((
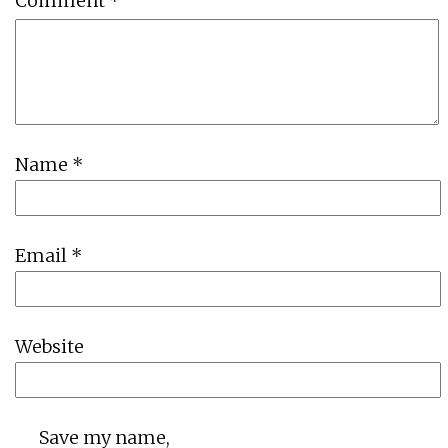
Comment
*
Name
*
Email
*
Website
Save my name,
))
((
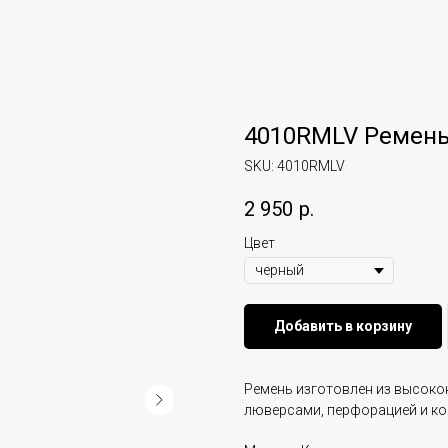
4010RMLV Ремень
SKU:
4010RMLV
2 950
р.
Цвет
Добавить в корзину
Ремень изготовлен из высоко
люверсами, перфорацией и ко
))
((
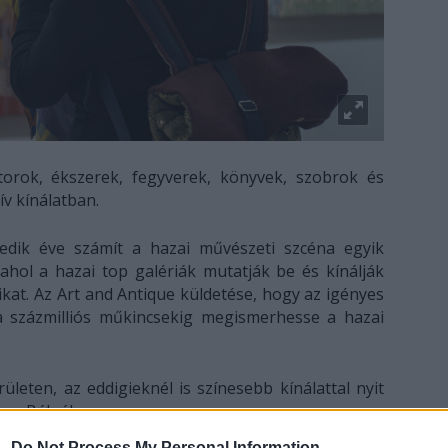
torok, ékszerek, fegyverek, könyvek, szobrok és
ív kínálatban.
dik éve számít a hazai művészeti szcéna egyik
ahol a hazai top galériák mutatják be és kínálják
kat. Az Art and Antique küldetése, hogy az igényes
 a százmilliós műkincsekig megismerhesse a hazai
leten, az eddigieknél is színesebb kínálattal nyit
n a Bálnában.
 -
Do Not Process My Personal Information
))
What you return must be the lines above that run from the line with "Ремень изготовлен из высоко" to the line with "люверсами, перфорацией и ко", inclusive, each copied exactly.

Ремень изготовлен из высоко
люверсами, перфорацией и ко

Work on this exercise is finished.